14. Go back to Project > Compute > Access & Security.
15. Select the "Key Pairs" tab.
16. If you already use an SSH key pair to log into e.g. the Ifi login server, pick "Import key pair" and paste in your public key. Usually you will find this at ~/.ssh/id_rsa.pub on a *NIX machine.
17. If you have never set up SSH key pairs, you can instead choose the "Create Key Pair" button. You will later download the public key and point your SSH client at it.
18. In the left-hand menu, navigate to Project > Compute > Instances.
19. Hit "Launch instance".
20. On the "Details" tab, name your VM instance something descriptive and leave the rest as default.
21. On the "Source" tab, select your newly uploaded image by clicking the "+" next to it in the list.
22. On the "Flavor" tab, select "m1.small".
23. On the "Networks" tab, select "dualStack".
24. On the "Security Groups" tab, add the group you created earlier.
25. On the "Key Pair" tab, make sure your key pair is selected (it might be by default).
26. The rest of the options can be left in their default state. Click "Launch Instance" to provision the VM.
27. This can take a couple of minutes, wait until the instance state changes to "Running".
28. Your VM is now booting, you can watch it by clicking the "Console" button found by hitting the arrow on the far right.
29. When the VM has finished booting, you should be able to access it via SSH: "ssh mininet@<VM IP>". You will find the IP in the instance list.
30. When you've verified you can log in, you can access a remote desktop on the VM via VNC over SSH. See below.
31. Remember to keep backups of your work OFF the VM instance, and to shut it down if you are not using it for a while.

Important information

The default "DEMO" project allocation you get in UH IaaS when you link your university account is quite limited in the resources you can use.
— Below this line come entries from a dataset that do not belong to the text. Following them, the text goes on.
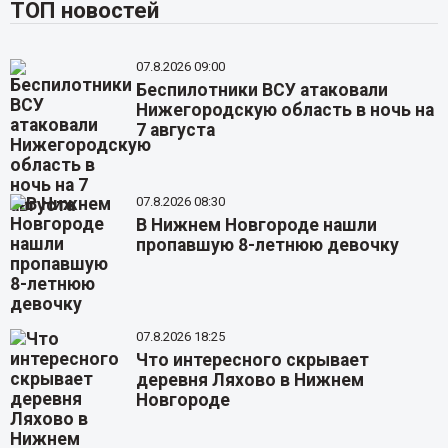
ТОП новостей
07.8.2026 09:00
Беспилотники ВСУ атаковали
Нижегородскую область в ночь на
7 августа
07.8.2026 08:30
В Нижнем Новгороде нашли
пропавшую 8-летнюю девочку
07.8.2026 18:25
Что интересного скрывает
деревня Ляхово в Нижнем
Новгороде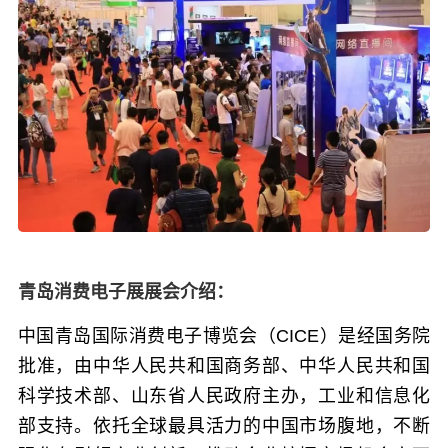
青岛消费电子展展会介绍：
中国青岛国际消费电子博览会（CICE）
是经国务院
批准，由中华人民共和国商务部、中华人民共和国
科学技术部、山东省人民政府主办，工业和信息化
部支持。依托全球最具活力的中国市场腹地，不断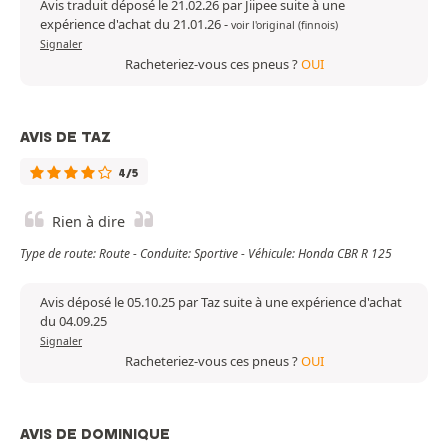
Avis traduit déposé le 21.02.26 par Jiipee suite à une
expérience d'achat du 21.01.26
-
voir l'original (finnois)
Signaler
Racheteriez-vous ces pneus ?
OUI
AVIS DE TAZ
4/5
Rien à dire
Type de route: Route - Conduite: Sportive - Véhicule: Honda CBR R 125
Avis déposé le 05.10.25 par Taz suite à une expérience d'achat
du 04.09.25
Signaler
Racheteriez-vous ces pneus ?
OUI
AVIS DE DOMINIQUE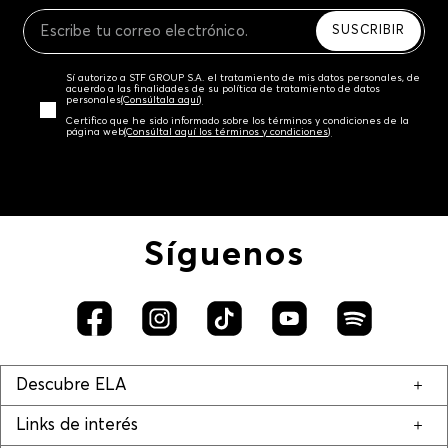
Recuerda que para el trámite del envío deberás
contactarte con un agente de servicio al cliente
SUSCRIBIR
quien te indicará los pasos a seguir y posteriormente
programará la recogida del producto en la dirección
Sí autorizo a STF GROUP S.A. el tratamiento de mis datos personales, de
acordada.
acuerdo a las finalidades de su política de tratamiento de datos
personales‎
(Consúltala aquí)
Certifico que he sido informado sobre los términos y condiciones de la
página web‎
(Consúltal aquí los términos y condiciones)
Síguenos
Descubre ELA
Links de interés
However, it is adequate for our use, so you do not need to request any more resources unless you are especially interested. Note however that instances from DEMO projects are subject to being stopped without warning by the UH IaaS administrators. Your data might be OK, but you should make very sure to keep copies/backups stored away from the VM instance. You could for example version your code in Git and make sure to push it to some remote repository whenever you make changes. This is a good idea anyway.

Remote desktop access

When your VM is up and running, you can access the graphical desktop remotely using VNC tunneled over an SSH connection. The VNC server is already set up for you on the VM.
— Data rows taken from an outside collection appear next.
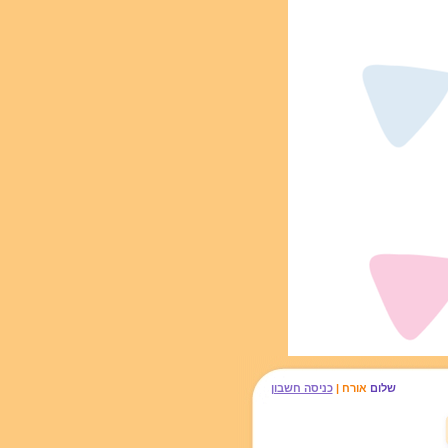
שלום
אורח |
כניסה חשבון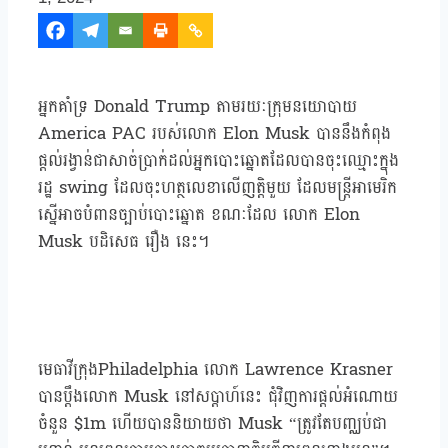
អ្នកគាំទ្រ Donald Trump តាមរយៈក្រុមនយោបាយ
America PAC របស់លោក Elon Musk បាននឹងកំពុង
ផ្តល់រង្វាន់ជាសាច់ប្រាក់ដល់អ្នកបោះឆ្នោតដែលបានចុះឈ្មោះក្នុង
រដ្ឋ swing ដែលចុះហត្ថលេខាលើញត្តិមួយ ដែលមន្ត្រីអាមេរិក
ស្នើអាចបំពានច្បាប់បោះឆ្នោត ខណៈដែល លោក Elon
Musk បដិសេធ រឿង នេះ។
មេធាវីក្រុងPhiladelphia លោក Lawrence Krasner
បានប្តឹងលោក Musk នៅសប្តាហ៍នេះ ជុំវិញការផ្ដល់អំណោយ
ចំនួន $1m ហើយបាននិយាយថា Musk “ត្រូវតែបញ្ឈប់ជា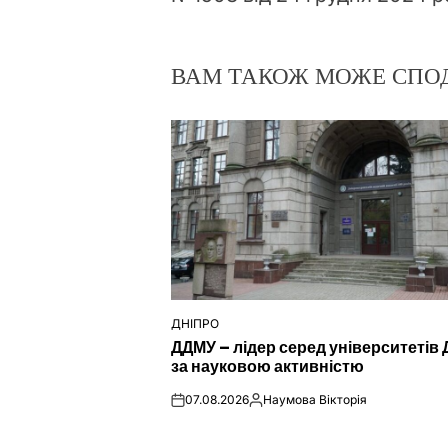
ВАМ ТАКОЖ МОЖЕ СПО
ДНІПРО
ОПУБЛІКУВАТИ
ДДМУ – лідер серед університетів 
У
за науковою активністю
07.08.2026
Наумова Вікторія
on
Опубліковано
On your own machine, you will need some VNC client. There is usually one installed on most Linux distributions, check your application menu. A common client that is launched from the command line is xfreerdp, this is installed on Ifi machines. On Mac OS X, the installed-by-default Screen Sharing application is actually a VNC client. On Windows you can for example use TightVNC. RealVNC Viewer can be run as a standalone EXE (without going through an installer), which should work fine on Ifi Windows lab machines.

Because VNC is a very insecure protocol by itself (no encryption of either authentication or screen data), we will protect the session using an SSH tunnel. The VNC server will only accept connections from the local machine, so even if you create bad firewall rules nobody will be able to access it from the outside.
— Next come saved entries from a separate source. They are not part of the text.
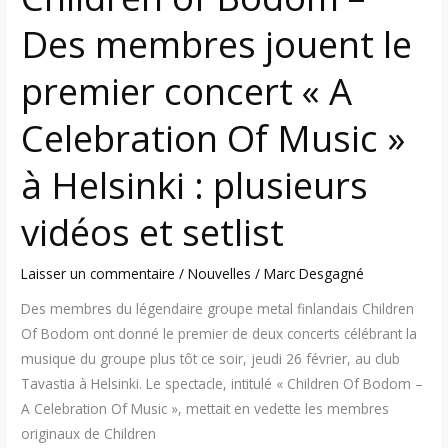
Celebration
Des membres jouent le
Of
Music
premier concert « A
»
à
Celebration Of Music »
Helsinki
:
à Helsinki : plusieurs
plusieurs
vidéos et setlist
vidéos
et
setlist
Laisser un commentaire
/
Nouvelles
/
Marc Desgagné
Des membres du légendaire groupe metal finlandais Children
Of Bodom ont donné le premier de deux concerts célébrant la
musique du groupe plus tôt ce soir, jeudi 26 février, au club
Tavastia à Helsinki. Le spectacle, intitulé « Children Of Bodom –
A Celebration Of Music », mettait en vedette les membres
originaux de Children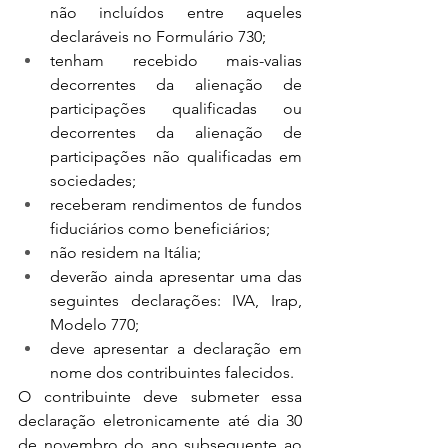
não incluídos entre aqueles 
declaráveis ​​no Formulário 730;
tenham recebido mais-valias 
decorrentes da alienação de 
participações qualificadas ou 
decorrentes da alienação de 
participações não qualificadas em 
sociedades;
receberam rendimentos de fundos 
fiduciários como beneficiários;
não residem na Itália;
deverão ainda apresentar uma das 
seguintes declarações: IVA, Irap, 
Modelo 770;
deve apresentar a declaração em 
nome dos contribuintes falecidos.
O contribuinte deve submeter essa 
declaração eletronicamente até dia 30 
de novembro do ano subsequente ao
On Linux or OS X, first set up the tunnel using this command:

ssh mininet@<VM IP> -L 127.0.0.1:9999:127.0.0.1:5901 -NT

This sets up a TCP listener on your local machine, port 9999 (you can pick any unused port here), which will connect to TCP port 5901 (don't change this port number!) on the VM's loopback interface, which is where the VNC server is listening. The -NT options will cause the tunnel to persist until you kill SSH e.g. with CTRL+C.

When the tunnel is set up (your terminal will appear to "hang"), you can connect to localhost:9999 using your VNC client. The password is mininet. Your desktop session will normally persist between VNC sessions as long as you don't reboot the VM.

On Windows you will need to set up the tunnel using the PuTTY configuration interface.